The release in question is one single half-hour wall - a run-time I find slightly surprising as I'm used to CDr releases of HNW taking full advantage of the ability to fit an hour or more. The physical release itself is pointedly DIY - the artwork and inlay is clearly home-printed (or at least, cheaply printed) and hand-cut, the CDr case seems fairly standard and the choice of white block text lettering on black for the recurring layout across releases also feels normal and expected for the DIY scene within experimental and noise music. With this said, there is something generic about it and I can't quite figure out where I stand on this - on the one hand, there is something about the cheap, inexpensive aesthetic that reeks of 'the true essence' of noise and holding few prejudices towards levels of skill when it comes to presentation - on the other hand, there are many labels in noise, and in HNW specifically, who are going out of their way to make very unique and inspiring releases which are presented with beautiful and seemingly professionally put-together artwork and packaging for their releases and it is hard not to hold these labels up as an ideal and as a favorable comparison to the easily duplicated efforts of a DIY and uniform label of this calibre.
The wall starts off fairly loud and crunchy and the crunching is on a gradual and incremental increase - fairly quickly we hear new layers smash on top of the wall until what already seemed like a relatively loud wall has become a true example of the 'maximal' side of HNW mixing - leaving only the tiniest smidges of low volume settings open to those who would dare defile this wall by playing it low and turning it into an ambient doppelganger of its former self. With this said, you do lose a lot when you choose to play this wall quietly - there is a smattering of static swathes which seem to muffle out completely at certain low volumes and I would strongly recommend the listener does what they can to avoid omitting these. Once properly enthralled by them, the wall bludgeons the listener like an unrelenting series of large oceanic waves. And yes, as my expectations had set me up to do so, I am confronted with a sense of the 'old-school' - and yet it is very hard to place what exactly conveys this, it would be easiest to ambiguously say there was simply an 'atmosphere' which conveyed such a feeling but to be clear, the staunch weight that comes with this maximal blaring titan of HNW has much to do with it as well. The title and artwork seem to allude to the popular trope of nihilism and despair that we have seen from other wallers of a 'European school', most notably Vomir, an artist who has shown multiple uses of black and white imagery very akin to that which we see here across his own releases. It is hard to imagine that this was not done knowingly by the artist and perhaps meant as a direct homage or at least a knowing, nodding reference.

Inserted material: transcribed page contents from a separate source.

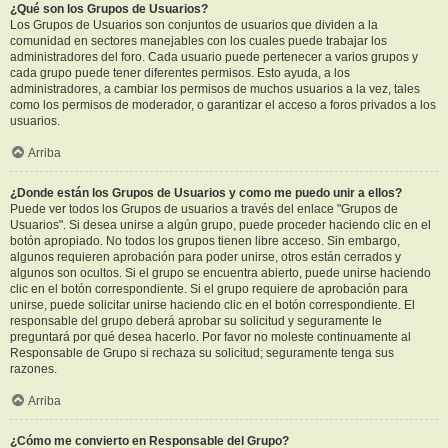
¿Qué son los Grupos de Usuarios?
Los Grupos de Usuarios son conjuntos de usuarios que dividen a la
comunidad en sectores manejables con los cuales puede trabajar los
administradores del foro. Cada usuario puede pertenecer a varios grupos y
cada grupo puede tener diferentes permisos. Esto ayuda, a los
administradores, a cambiar los permisos de muchos usuarios a la vez, tales
como los permisos de moderador, o garantizar el acceso a foros privados a los
usuarios.
Arriba
¿Donde están los Grupos de Usuarios y como me puedo unir a ellos?
Puede ver todos los Grupos de usuarios a través del enlace "Grupos de
Usuarios". Si desea unirse a algún grupo, puede proceder haciendo clic en el
botón apropiado. No todos los grupos tienen libre acceso. Sin embargo,
algunos requieren aprobación para poder unirse, otros están cerrados y
algunos son ocultos. Si el grupo se encuentra abierto, puede unirse haciendo
clic en el botón correspondiente. Si el grupo requiere de aprobación para
unirse, puede solicitar unirse haciendo clic en el botón correspondiente. El
responsable del grupo deberá aprobar su solicitud y seguramente le
preguntará por qué desea hacerlo. Por favor no moleste continuamente al
Responsable de Grupo si rechaza su solicitud; seguramente tenga sus
razones.
Arriba
¿Cómo me convierto en Responsable del Grupo?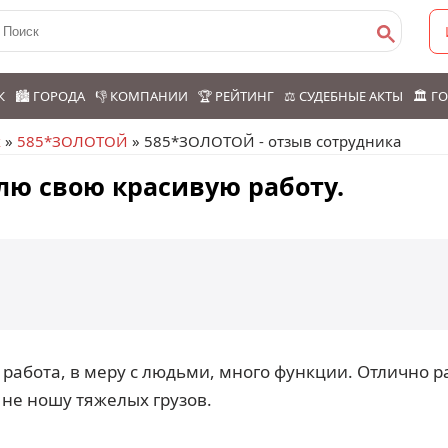
К
🏙️ ГОРОДА
👎 КОМПАНИИ
🏆 РЕЙТИНГ
⚖️ СУДЕБНЫЕ АКТЫ
🏛️ 
к
»
585*ЗОЛОТОЙ
» 585*ЗОЛОТОЙ - отзыв сотрудника
лю свою красивую работу.
работа, в меру с людьми, много функции. Отлично р
 не ношу тяжелых грузов.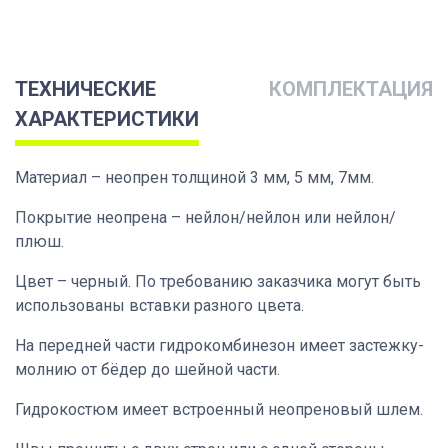
ТЕХНИЧЕСКИЕ
КОМПЛЕКТАЦИЯ
ХАРАКТЕРИСТИКИ
Материал – неопрен толщиной 3 мм, 5 мм, 7мм.
Покрытие неопрена – нейлон/нейлон или нейлон/
плюш.
Цвет – черный. По требованию заказчика могут быть
использованы вставки разного цвета.
На передней части гидрокомбинезон имеет застежку-
молнию от бёдер до шейной части.
Гидрокостюм имеет встроенный неопреновый шлем.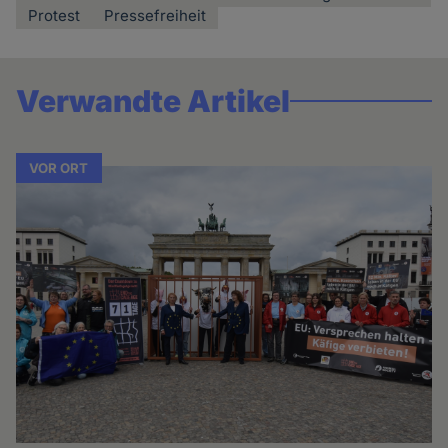
Protest
Pressefreiheit
Verwandte Artikel
VOR ORT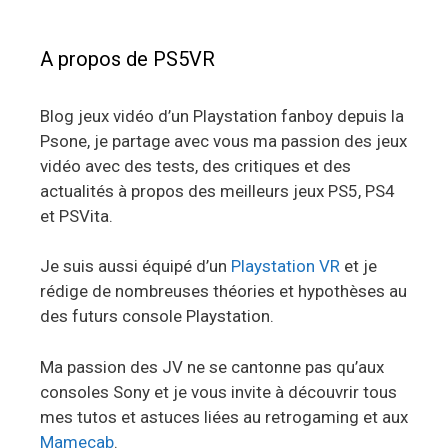
A propos de PS5VR
Blog jeux vidéo d’un Playstation fanboy depuis la
Psone, je partage avec vous ma passion des jeux
vidéo avec des tests, des critiques et des
actualités à propos des meilleurs jeux PS5, PS4
et PSVita.
Je suis aussi équipé d’un
Playstation VR
et je
rédige de nombreuses théories et hypothèses au
des futurs console Playstation.
Ma passion des JV ne se cantonne pas qu’aux
consoles Sony et je vous invite à découvrir tous
mes tutos et astuces liées au retrogaming et aux
Mamecab
.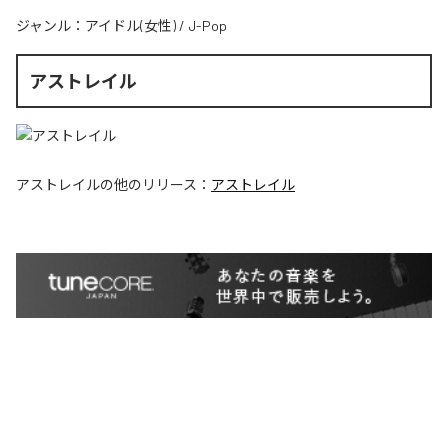
ジャンル：
アイドル(女性)
/
J-Pop
アストレイル
アストレイル
の他のリリース：
アストレイル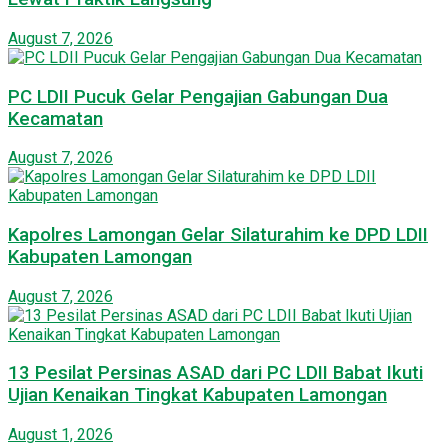
August 7, 2026
PC LDII Pucuk Gelar Pengajian Gabungan Dua
Kecamatan
August 7, 2026
Kapolres Lamongan Gelar Silaturahim ke DPD LDII
Kabupaten Lamongan
August 7, 2026
13 Pesilat Persinas ASAD dari PC LDII Babat Ikuti
Ujian Kenaikan Tingkat Kabupaten Lamongan
August 1, 2026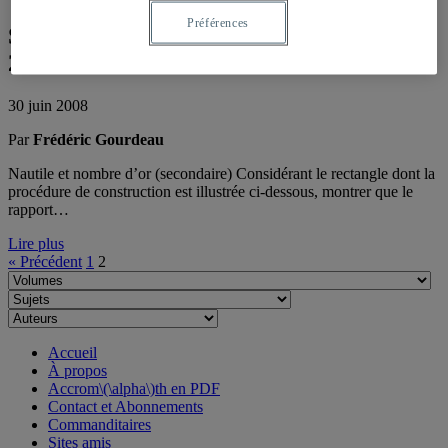
Préférences
Section problèmes : Vol. 3, été-automne
2008
30 juin 2008
Par
Frédéric Gourdeau
Nautile et nombre d’or (secondaire) Considérant le rectangle dont la
procédure de construction est illustrée ci-dessous, montrer que le
rapport…
Lire plus
« Précédent
1
2
Accueil
À propos
Accrom\(\alpha\)th en PDF
Contact et Abonnements
Commanditaires
Sites amis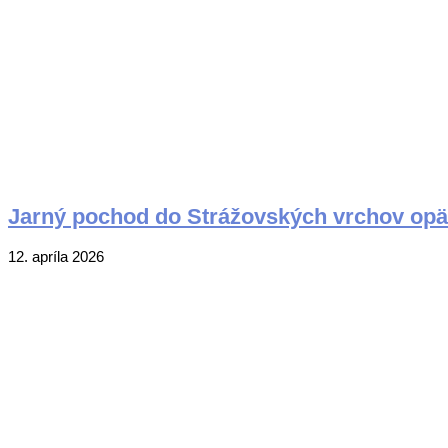
Jarný pochod do Strážovských vrchov opäť p
2026-
12. apríla 2026
04-
12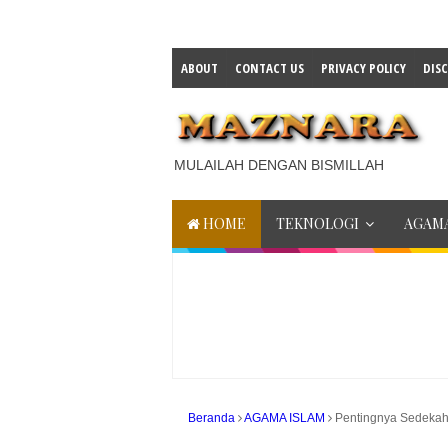
ABOUT
CONTACT US
PRIVACY POLICY
DIS
MULAILAH DENGAN BISMILLAH
HOME
TEKNOLOGI
AGAMA
Beranda
AGAMA ISLAM
Pentingnya Sedeka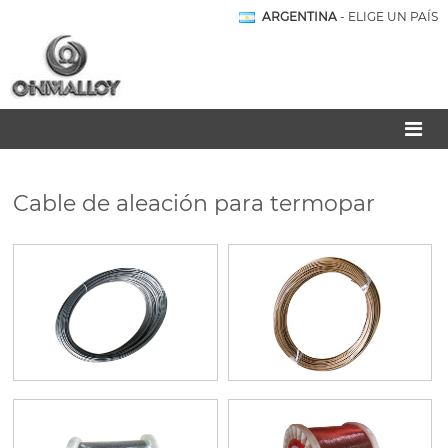
ARGENTINA
- ELIGE UN PAÍS
Cable de aleación para termopar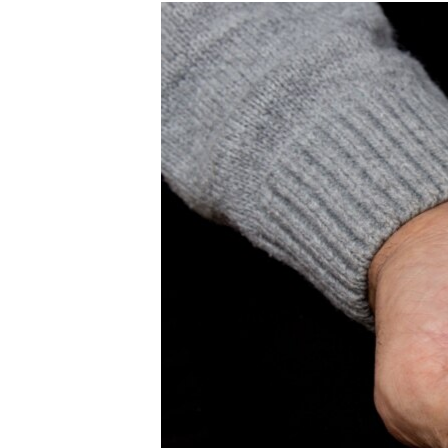
РАСПИСАНИЕ ВЕЩАНИЯ
ПОДПИШИТЕСЬ НА РАССЫЛКУ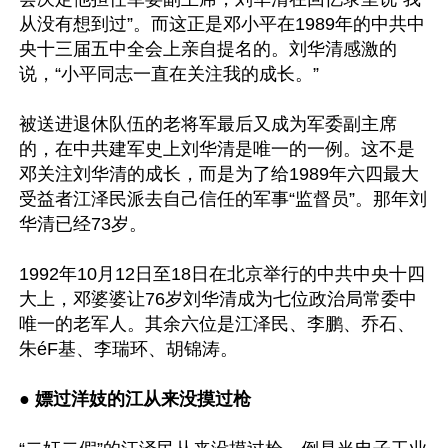
从没有想到过”。而这正是邓小平在1989年的中共中
央十三届五中全会上亲自提名的。刘华清感激的
说，“小平同志一直在关注我的成长。”

被送进退休队伍的老将军最后又成为军委副主席
的，在中共建军史上刘华清是唯一的一例。这不是
邓关注刘华清的成长，而是为了给1989年六四最大
受益者江泽民派去自己信任的军事“监督员”。那年刘
华清已经73岁。

1992年10月12日至18日在北京举行的中共中央十四
大上，邓婆婆让76岁刘华清成为七位政治局常委中
唯一的老军人。其余六位是江泽民、李鹏、乔石、
朱éF基、李瑞环、胡锦涛。

● 
嫖过洋妓的江从来没摸过枪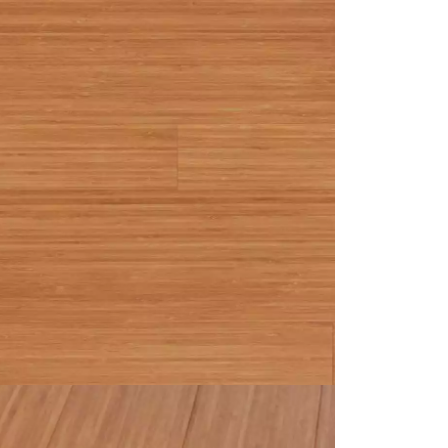
personnalisé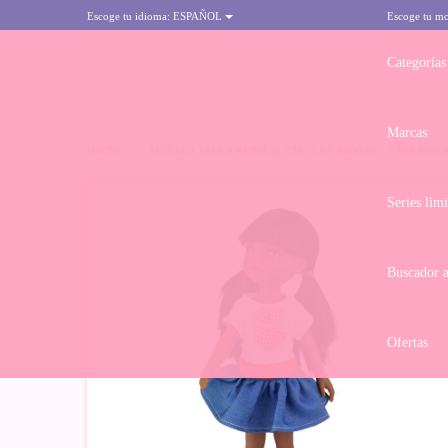
Escoge tu idioma:
ESPAÑOL
Escoge tu m
Categorías
Marcas
INICIO
>
MUÑECA PAOLA REINA 32 CM - LAS AMIGAS - CAYA MUL
Series lim
Buscador 
Ofertas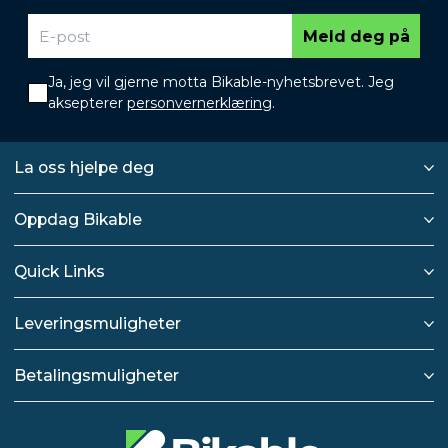
Meld deg på
Ja, jeg vil gjerne motta Bikable-nyhetsbrevet. Jeg
aksepterer
personvernerklæring
.
La oss hjelpe deg
Oppdag Bikable
Quick Links
Leveringsmuligheter
Betalingsmuligheter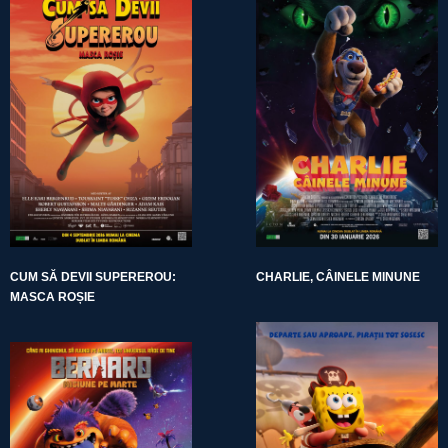
CUM SĂ DEVII SUPEREROU:
CHARLIE, CÂINELE MINUNE
MASCA ROȘIE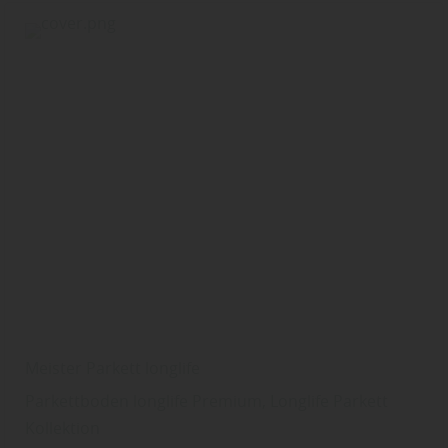
Meister Parkett longlife
Parkettboden longlife Premium, Longlife Parkett
Kollektion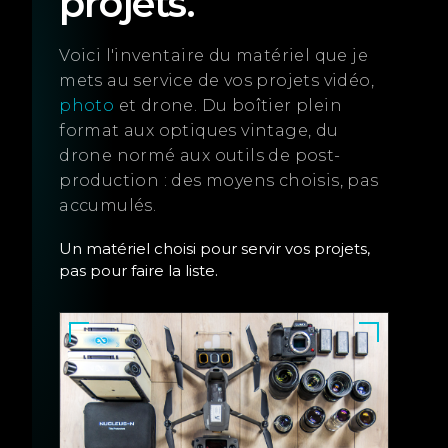
projets.
Voici l'inventaire du matériel que je
mets au service de vos projets vidéo,
photo
et drone. Du boîtier plein
format aux optiques vintage, du
drone normé aux outils de post-
production : des moyens choisis, pas
accumulés.
Un matériel choisi pour servir vos projets,
pas pour faire la liste.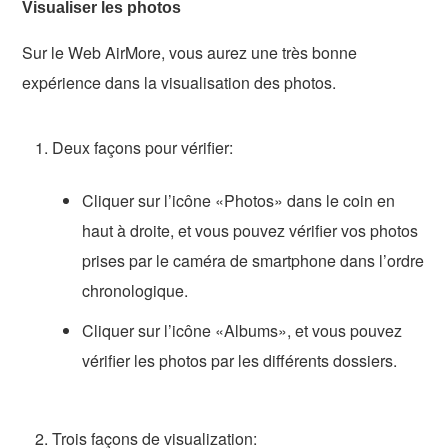
Visualiser les photos
Sur le Web AirMore, vous aurez une très bonne
expérience dans la visualisation des photos.
Deux façons pour vérifier:
Cliquer sur l’icône «Photos» dans le coin en
haut à droite, et vous pouvez vérifier vos photos
prises par le caméra de smartphone dans l’ordre
chronologique.
Cliquer sur l’icône «Albums», et vous pouvez
vérifier les photos par les différents dossiers.
Trois façons de visualization: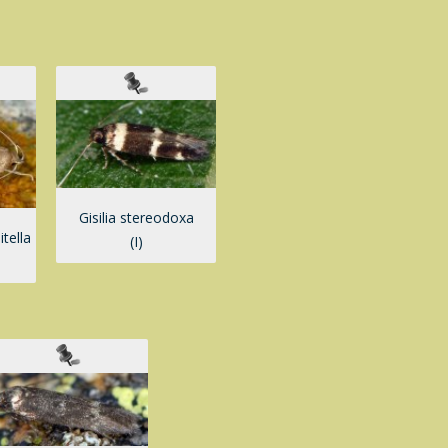
Gisilia stereodoxa
tella
(I)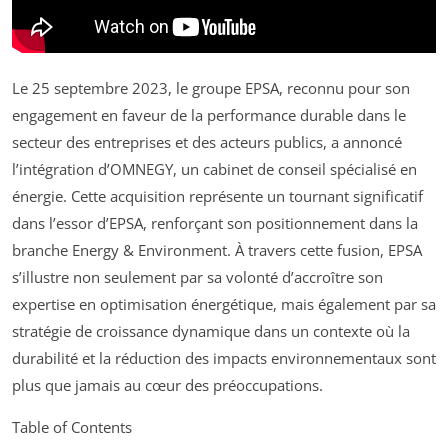
Le 25 septembre 2023, le groupe EPSA, reconnu pour son
engagement en faveur de la performance durable dans le
secteur des entreprises et des acteurs publics, a annoncé
l’intégration d’OMNEGY, un cabinet de conseil spécialisé en
énergie. Cette acquisition représente un tournant significatif
dans l’essor d’EPSA, renforçant son positionnement dans la
branche Energy & Environment. À travers cette fusion, EPSA
s’illustre non seulement par sa volonté d’accroître son
expertise en optimisation énergétique, mais également par sa
stratégie de croissance dynamique dans un contexte où la
durabilité et la réduction des impacts environnementaux sont
plus que jamais au cœur des préoccupations.
Table of Contents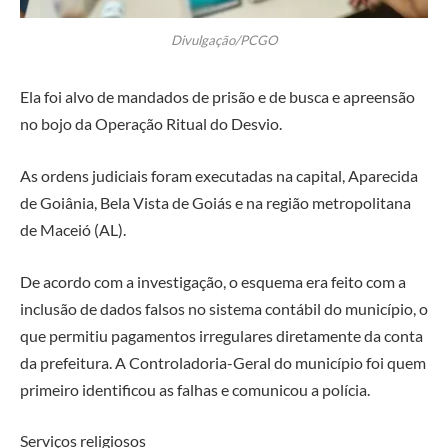
Divulgação/PCGO
Ela foi alvo de mandados de prisão e de busca e apreensão
no bojo da Operação Ritual do Desvio.
As ordens judiciais foram executadas na capital, Aparecida
de Goiânia, Bela Vista de Goiás e na região metropolitana
de Maceió (AL).
De acordo com a investigação, o esquema era feito com a
inclusão de dados falsos no sistema contábil do município, o
que permitiu pagamentos irregulares diretamente da conta
da prefeitura. A Controladoria-Geral do município foi quem
primeiro identificou as falhas e comunicou a polícia.
Serviços religiosos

Where most half-hour walls tend to feel cut short for me, this one's abrupt end feels more easily explained by its sheer volume, the abruptness was expected from the moment the wall met my ears and feels less like disappointment and more like natural conclusion. With this said, there was ample time for trance-like static immersion, although I personally got more lost in very conscious and aware thoughts rather than 'zoning out', something I still found the wall very helpful for spurring on. I have been a fan of the Placenta Lyposuction project for a long time now, the project was one of the earliest HNW projects I discovered (and one of the very first I discovered on Soundcloud) alongside Clive Henry, Vomir and a number of projects by Julien Skrobek. I consider the work of all of these artists 'time-tested' and timelessly inspiring - all of them continue to make astounding work.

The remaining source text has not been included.